"Günaydın!"
Genç çocuk uyandığında karşısında gördüğü ilk suratın kahverengi saçlara sahip olan bu kırmızı yanaklı çocuk olmasına çok alışmıştı. Hatta öyleydi ki onu gördüğünde mutlulukla gülümsedi ve uykulu sesiyle "Hey.." dedi kelimesini yayarak. Bir eliyle gözlerini ovuşturduğunda üzerine doğru eğilmiş olan vücut biraz geri gitti ve böylece doğrulup tek kolunun üstünde durabildi.

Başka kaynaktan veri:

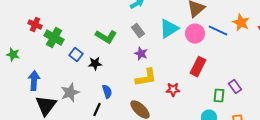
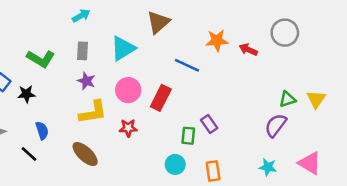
orange star: (241, 23) -> (217, 40), turned -30
gray rectangle: (138, 31) -> (83, 51), turned 40
blue line: (218, 31) -> (187, 65), moved
pink circle: (195, 34) -> (128, 90), moved
black line: (97, 110) -> (29, 154), turned -72

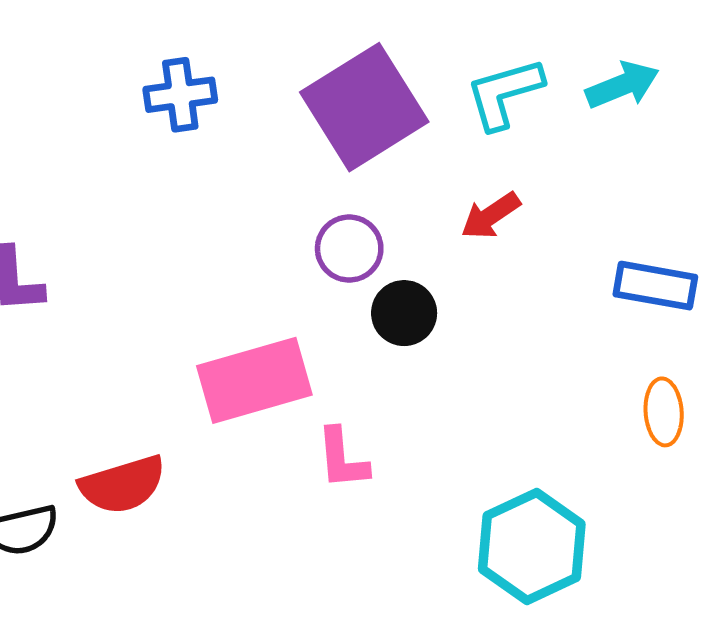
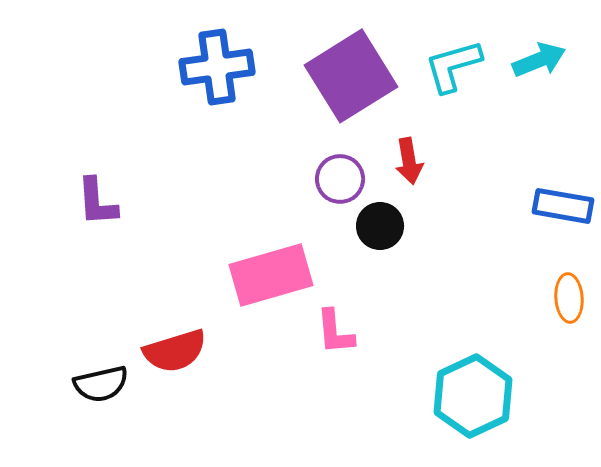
blue cross: (180, 95) -> (217, 67), size x1.4
red arrow: (491, 216) -> (409, 161), moved, turned -66

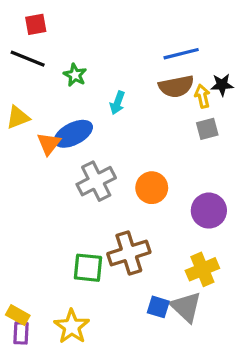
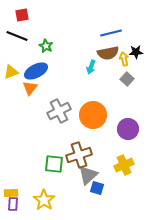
cyan arrow: (117, 103) -> (91, 67), moved
gray square: (207, 129) -> (127, 79), turned -32
blue ellipse: (73, 134) -> (36, 71), moved
orange circle: (152, 188) -> (93, 115), size x1.4
gray triangle: (186, 307) -> (88, 175), moved, turned 35
yellow rectangle: (18, 315) -> (11, 193), turned -32

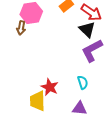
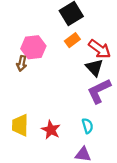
yellow trapezoid: (38, 101) -> (20, 125), moved

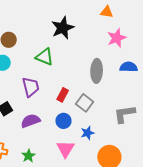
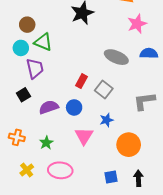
green triangle: (45, 57) -> (43, 42), moved
gray ellipse: (97, 71) -> (116, 57), turned -70
purple trapezoid: (31, 87) -> (35, 68), moved
blue circle: (63, 121) -> (74, 107), moved

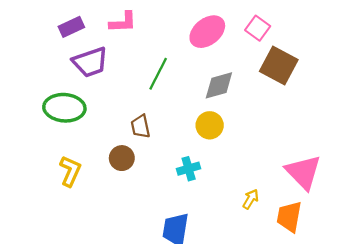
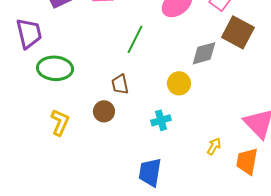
purple trapezoid: (90, 62) -> (29, 33), moved, turned -84
gray diamond: (219, 85) -> (204, 53), moved

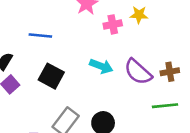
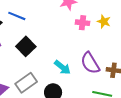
blue line: (40, 36) -> (17, 16), moved
cyan arrow: (101, 66) -> (62, 67), moved

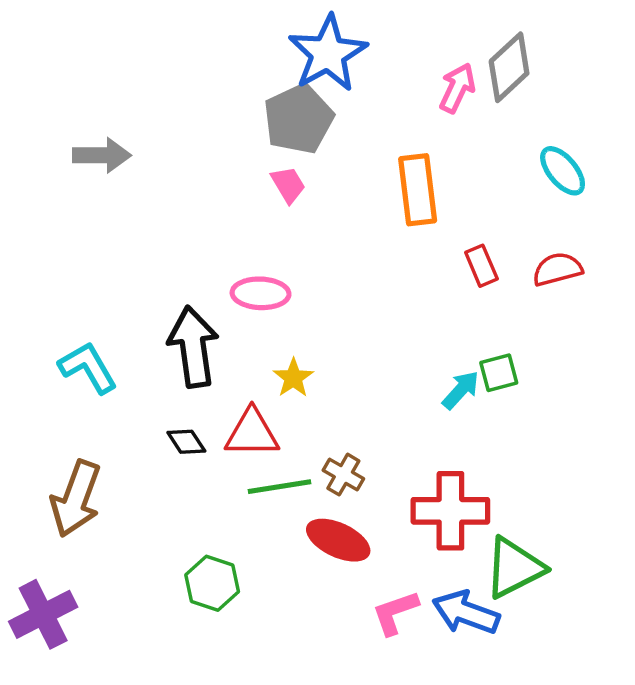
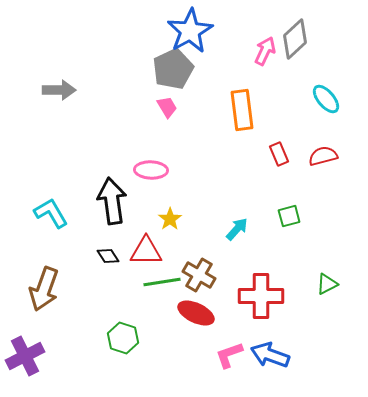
cyan arrow: (461, 390) -> (237, 229), moved
brown cross: (343, 475) -> (199, 275), size x1.4
green triangle: (514, 568) -> (327, 284), moved, size x0.6

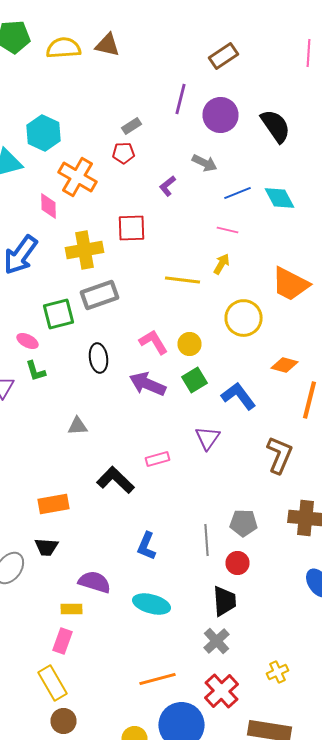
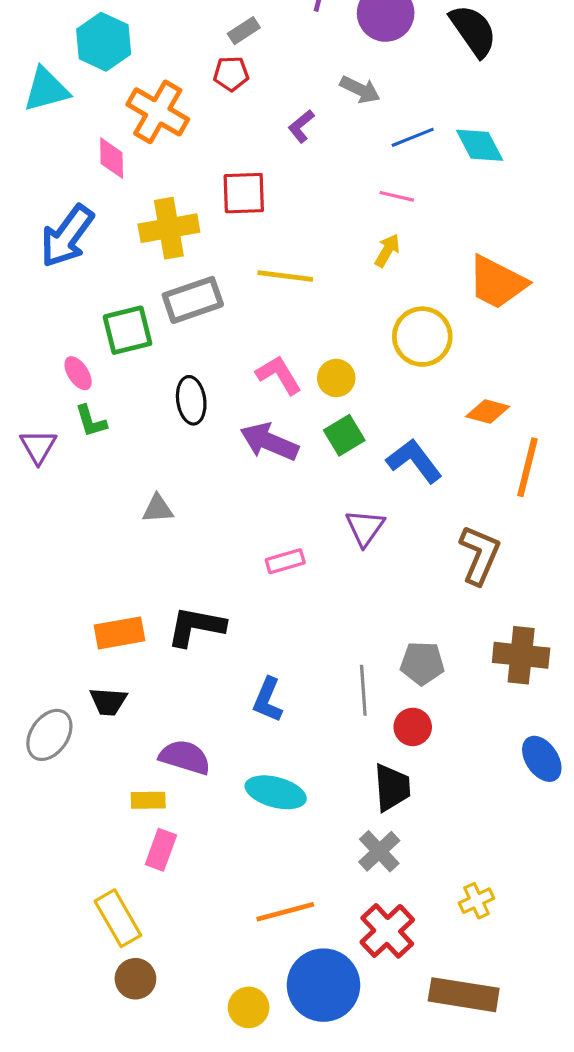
yellow line: (182, 280) -> (285, 276), moved
pink ellipse: (28, 341) -> (78, 373), turned 30
black L-shape: (116, 480) -> (196, 627), moved, turned -33
pink rectangle: (62, 641) -> (161, 850), moved

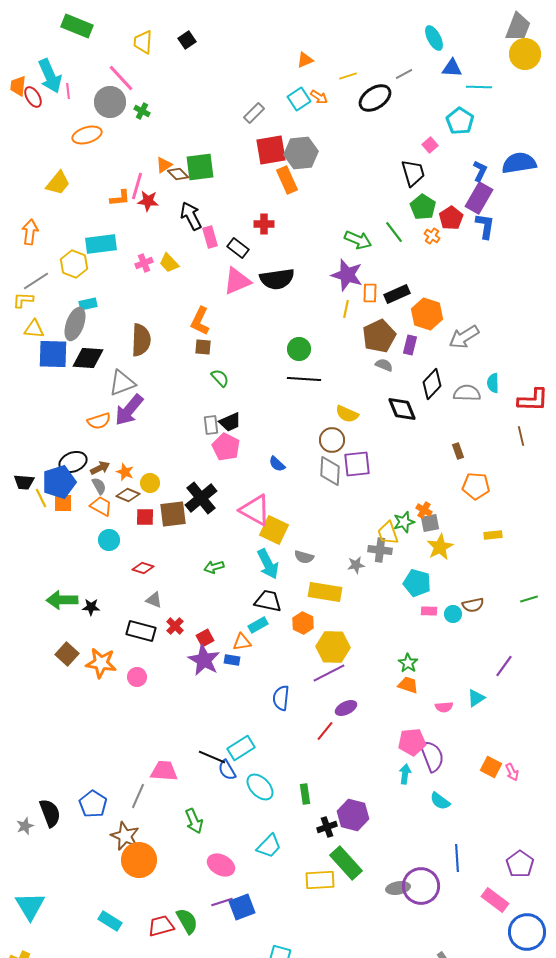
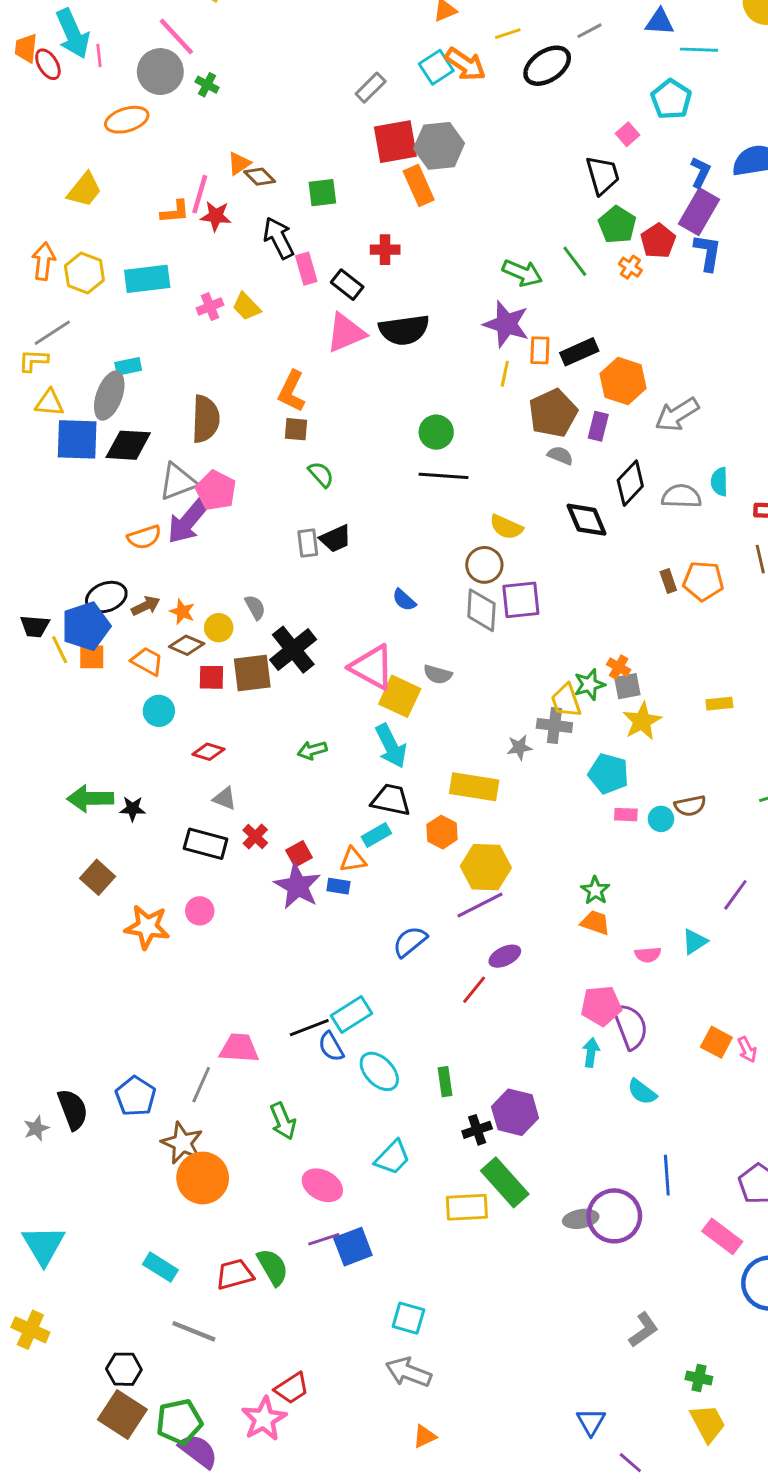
orange arrow: (319, 97) -> (465, 64), size x1.6
green square: (200, 167) -> (322, 193), moved, size x0.7
yellow hexagon: (74, 264) -> (84, 273), moved
pink pentagon: (226, 447) -> (216, 490), moved
gray semicircle: (99, 486) -> (255, 607), moved
orange pentagon: (476, 486) -> (703, 581), moved
gray semicircle: (304, 557) -> (438, 674), moved
orange star: (101, 663) -> (147, 927), moved
blue semicircle: (281, 698) -> (410, 942), turned 45
black line: (212, 757) -> (309, 1028), turned -44

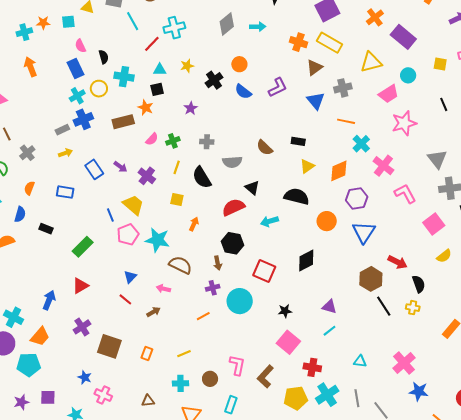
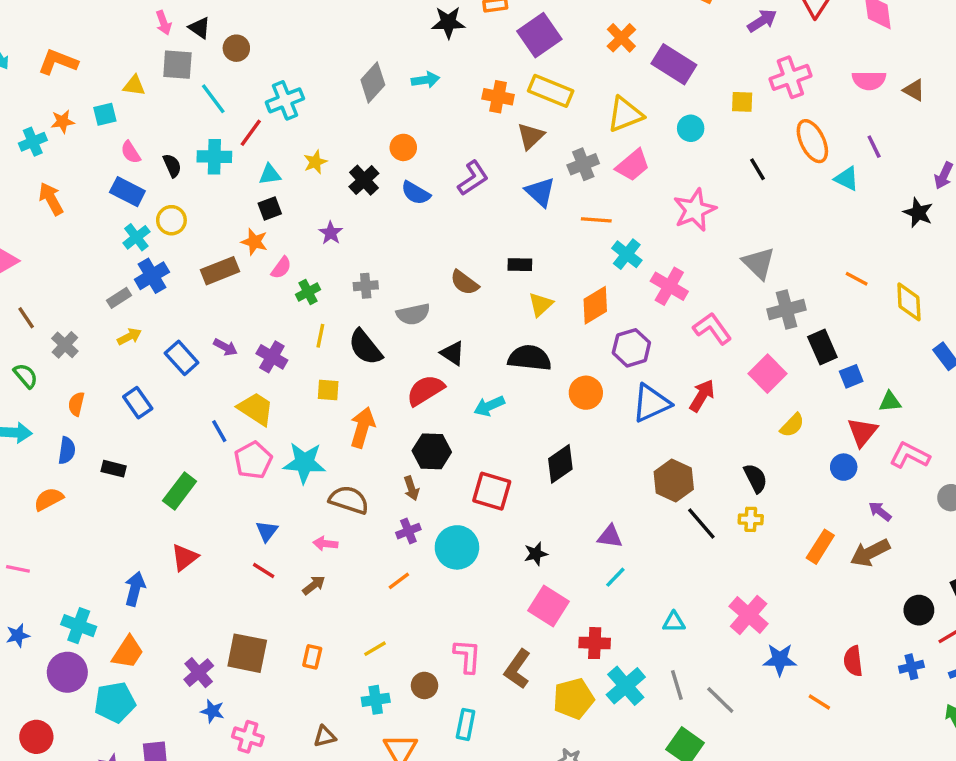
blue rectangle: (76, 69) -> (127, 192), turned -30
cyan cross: (124, 77) -> (214, 157), moved
pink trapezoid: (388, 94) -> (633, 165), moved
pink semicircle: (152, 139) -> (281, 268), moved
blue rectangle: (65, 192) -> (138, 403), turned 54
orange arrow: (194, 224) -> (362, 428), size x1.6
blue triangle: (364, 232) -> (651, 403), turned 40
red arrow: (397, 262) -> (702, 396), moved, turned -78
purple cross: (82, 327) -> (199, 673), moved

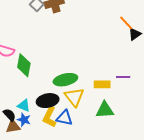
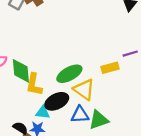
cyan triangle: (24, 106) -> (43, 112), moved
green triangle: (105, 110) -> (99, 120), moved
yellow L-shape: (50, 117) -> (34, 85), moved

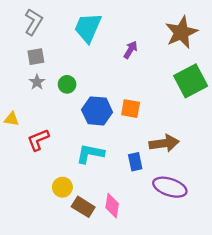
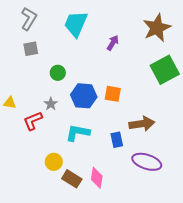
gray star: (37, 82) -> (51, 104), moved

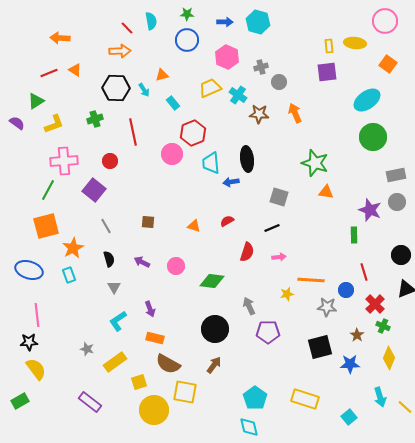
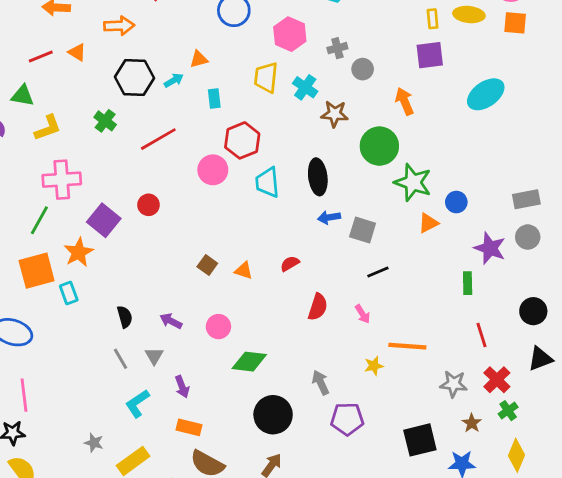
orange arrow: (120, 51) -> (119, 26), moved
orange square: (388, 64) -> (515, 23), moved, turned -30
yellow trapezoid: (210, 88) -> (266, 77), turned -60
cyan arrow: (144, 90) -> (174, 80), turned -88
green triangle: (36, 101) -> (23, 96), turned 42
cyan rectangle: (173, 103) -> (214, 98), turned 32
orange arrow: (295, 113) -> (405, 101), moved
green cross: (95, 119) -> (105, 121), turned -35
red line: (133, 132) -> (158, 139), turned 72
green circle: (373, 137) -> (379, 146), moved
red circle: (110, 161) -> (148, 205), moved
blue arrow: (231, 182) -> (329, 217), moved
orange triangle: (326, 192) -> (428, 223), turned -35
brown square: (148, 222) -> (207, 265), moved, turned 32
gray line: (106, 226) -> (121, 359), moved
black line: (272, 228) -> (378, 272), moved
orange star: (73, 248) -> (79, 252), moved
pink arrow: (279, 257) -> (363, 314), turned 64
cyan rectangle: (69, 275) -> (69, 293), moved
green diamond: (212, 281) -> (249, 362), moved
gray triangle: (114, 287) -> (154, 356), moved
blue circle: (346, 290) -> (456, 202), moved
gray star: (327, 307) -> (454, 384), moved
green cross: (383, 326) -> (508, 411), turned 32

Görüntüsü nihayet netleşirken karşısındaki iç çekmelik görüntüye bir süre daha baktı. Kahverengi dağılmış ve uykudan dolayı birbirine girmiş tutamlar ona dağınık bir hava katarken yanaklarının kırmızılığı tatlı bir görüntü katıyordu manzarasının güzelliğine. Üzerine giydiği ona büyük olan ve muhtemelen Khun'dan aşırdığı beyaz tişört doğrulup yan döndüğü ve Khun'a doğru baktığı için köprücük kemiklerinin açılmasına sebep olmuş aynı zamanda geniş olan tişörtün boğaz kısmının daha da açılmasını sağlamıştı.
Khun her sabah bu manzaraya uyanıyordu. Ve onun için paha biçilmez bir şeydi bu.
"Günaydın güzelim." dedi sakin bir tonda. Bir elini çocuğun zaptedilemez kahverengi saç tutamlarına atıp okşadı yavaşça.
Baam bu hareketle gözlerini kapatırken hissettiği naif dokunuşlar öyle hoşuna gidiyordu ki Khun birkaç saniye sonra elini çektiğinde az kalsın mızmızlanacaktı bir bebek gibi. Zor da olsa gözlerini açtı ve mayışmışlıkla karşısındaki gözlere baktı.
"Birlikte kahvaltı ederiz diye düşünmüştüm." dedi sakin bir tonda. Bir yandan da kafasını yavaşça Khun'un göğsüne koymuş çocuğun bir şey demediğini anladığında kolunu da çocuğun göğsüne koyarak parmaklarıyla daireler çizmeye başlamıştı tişörtünün üzerinde.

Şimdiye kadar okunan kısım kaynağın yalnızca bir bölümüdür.